Q: Why are credit-card issuers jumping into the small-business market now?

A: There has been so much saturation in the consumer-card market that the banks have been moving into the business-card area. They had largely ignored it before because they just couldn't see the profitability in it. The charge-offs can be quite high. It's a risky area. Now they see it more as a relationship issue. From a defensive standpoint, you have to have this product in your portfolio.

Q: For an entrepreneur, what's the difference between signing up for another personal credit card and getting a business card?

A: It depends on the issuer. Sometimes, there's very little difference. MBNA typically issues its small-business card based on the owner's personal credit history. The card says it's a business card, but it would show up in the credit files like any other card would. Other issuers have cards based on the business's financials. You need to have financials for the last two or three years. American Express does it that way. Of course, they've still got the Social Security numbers of the principals, so when it comes to collection it works like a consumer card.

Q: How about credit limits?

A: You may not get a big credit line if the card is being issued strictly on the business's credit.

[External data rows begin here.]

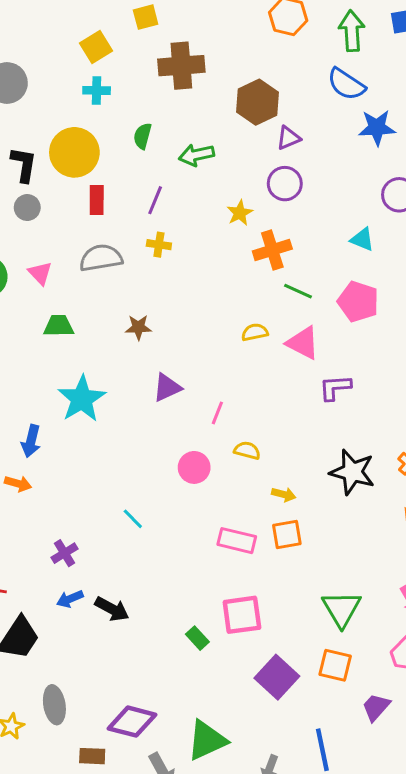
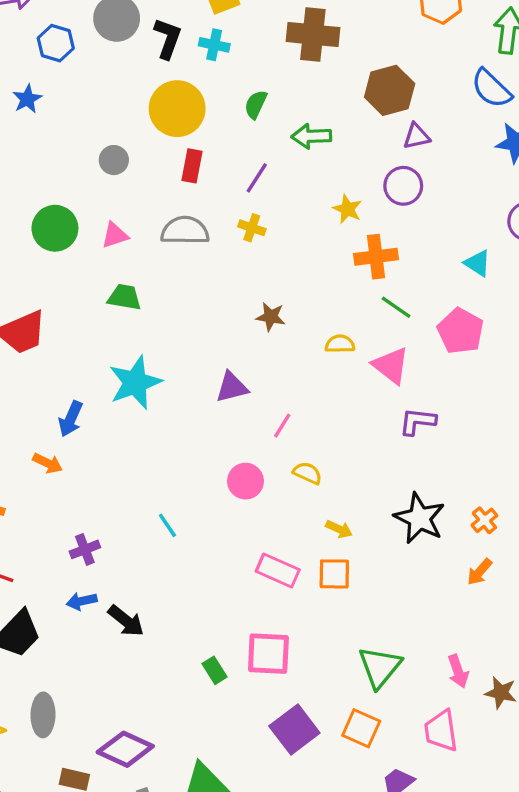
black L-shape: (24, 165) -> (168, 38), moved
yellow star: (240, 213) -> (347, 209), turned -30
pink triangle: (40, 273) -> (115, 235), turned 45
brown star: (138, 327) -> (271, 317), moved

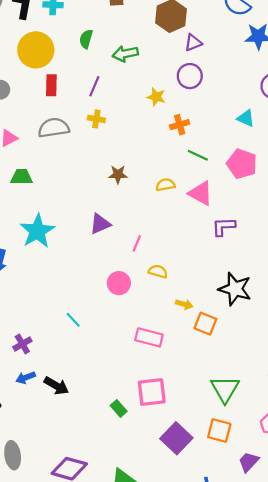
orange cross: (376, 257) -> (180, 125), size x0.7
orange square: (334, 574) -> (205, 324), moved, turned 30

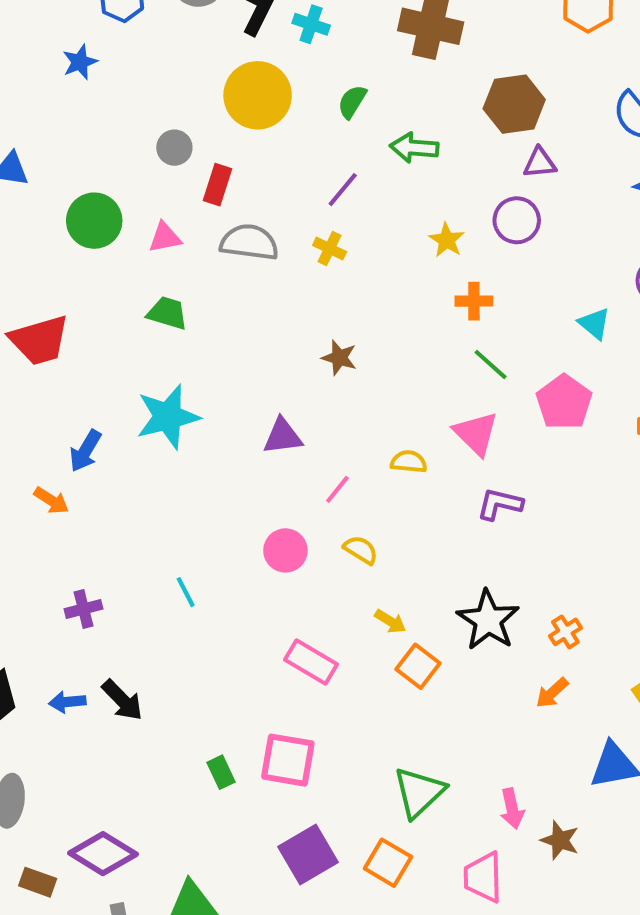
red rectangle: (51, 85) -> (218, 185), moved
yellow semicircle: (165, 185) -> (409, 462), moved
blue arrow: (26, 378) -> (67, 702), moved

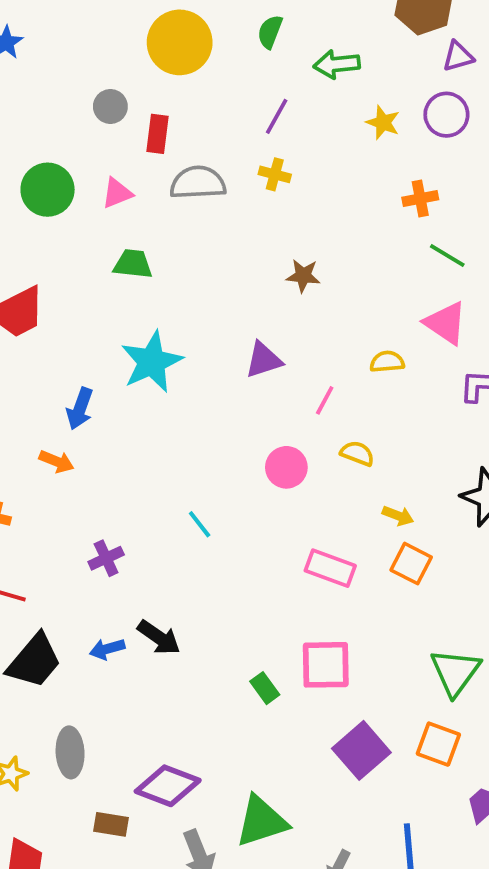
yellow star: (447, 240) -> (383, 123), moved
orange square: (418, 666) -> (411, 564), moved

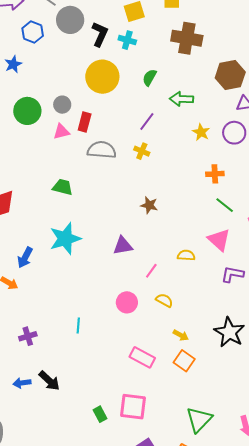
green circle: (48, 190) -> (27, 111), moved
pink triangle: (117, 193) -> (61, 132), moved
cyan line: (200, 524) -> (78, 325), turned 35

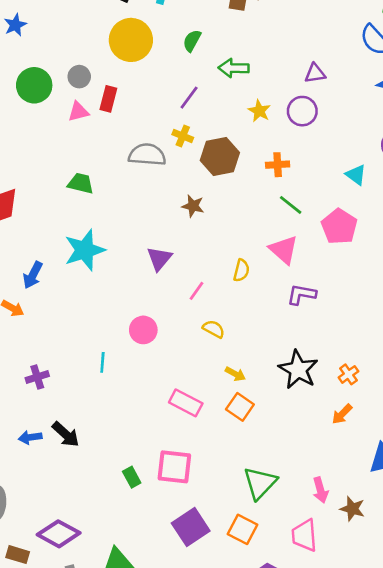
brown hexagon: (230, 75) -> (220, 156), moved
gray semicircle: (102, 150) -> (147, 155), moved
purple triangle: (123, 246) -> (159, 259), turned -40
yellow semicircle: (186, 255) -> (241, 270), turned 102
pink circle: (127, 302) -> (143, 330), moved

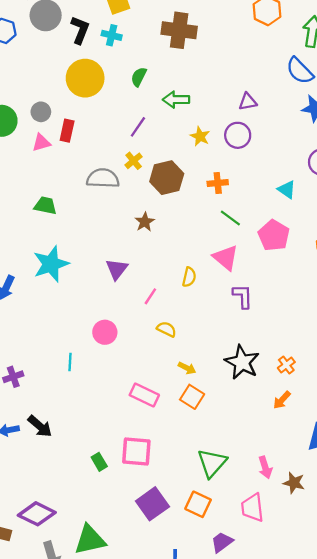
yellow cross: (183, 136) -> (134, 161), turned 30
brown star: (193, 206) -> (145, 222), turned 30
purple L-shape: (302, 294) -> (243, 296), turned 80

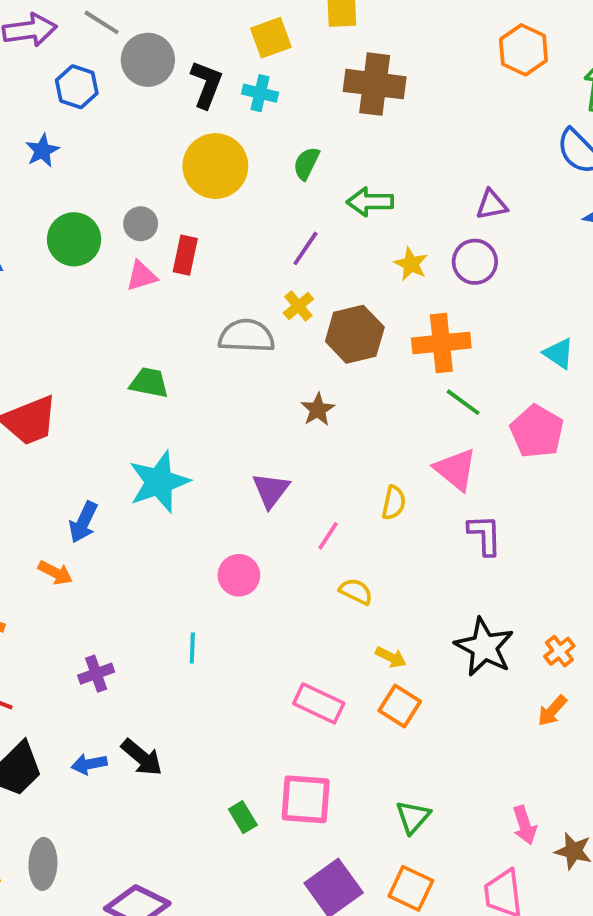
orange cross: (218, 183) -> (441, 343), size x1.6
pink circle: (105, 332) -> (239, 575), moved
green triangle: (212, 463) -> (413, 817), moved, size x0.7

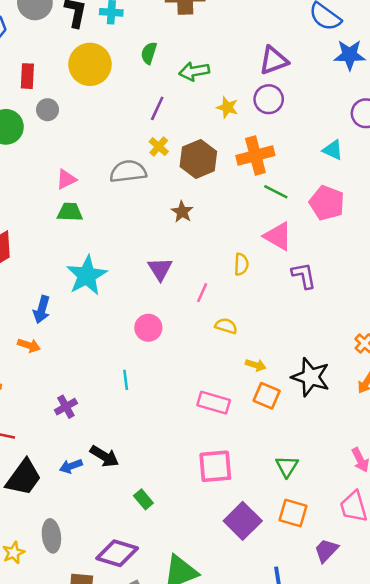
purple triangle: (492, 205) -> (274, 60), size x1.4
red rectangle: (185, 255) -> (27, 76), moved
pink triangle: (142, 276) -> (66, 179), moved
black star: (484, 647) -> (311, 377), moved
green rectangle: (243, 817) -> (143, 499), moved

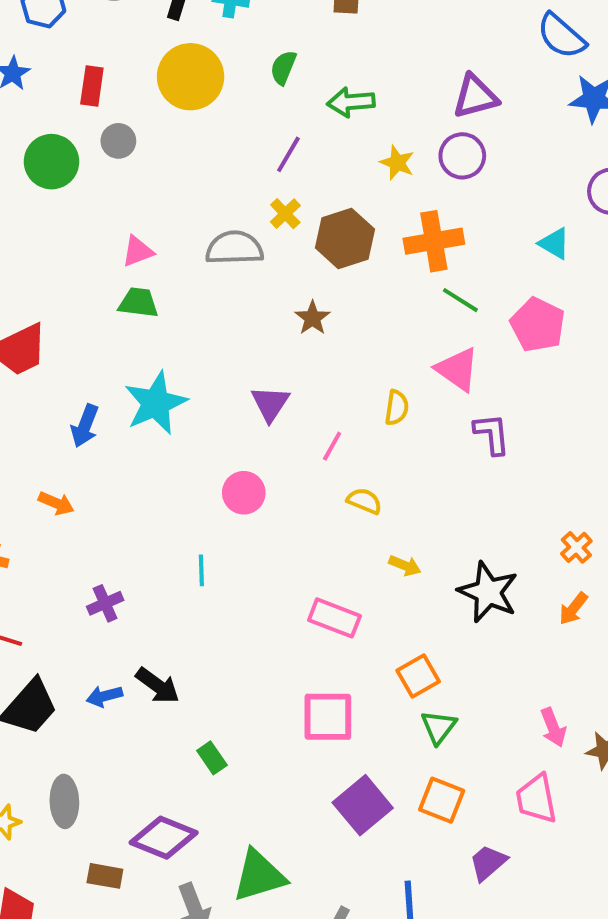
blue arrow: (42, 310) -> (85, 426), moved
orange square: (267, 396) -> (418, 676), moved, turned 32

On personal cards the credit limit can be very high. MBNA issues a lot of very high-limit cards. The $50,000 level limit is very common. For Capital One, the $20,000 to $30,000 range is kind of their upper limit.

Q: Are there any perks worth taking note of?

A: More issuers are making rewards cards out of their business card by adding mileage bonuses. Capital One just introduced miles on one of its business cards. Advanta has a strong campaign it unleashed the first of this year. And there are programs that, three years ago, would have been considered insane -- like giving miles back on your debit card. When the main revenue stream on many of these cards is merchant revenue, typically 2% on transactions, and you're giving back 1% on points, the margins get pretty thin.

For the business owner, it can be a very compelling deal. In some cases a business can have more than one employee on a card to help consolidate miles. Visa and MasterCard are working to build insurance into their card programs. Interfacing with a small business's accounting software will be a really big thing.

Q: Will these perks last if the economy slips?

A: A recession could give some pause to the market if we see an escalation in charge-offs, delinquencies, or even bankruptcies. There's no evidence of it yet. There is a lag in the numbers, but there has been no spike yet in delinquencies or charge-offs. Visa did say its moving average of bankruptcy filings upticked last quarter, so there have been a few rumblings.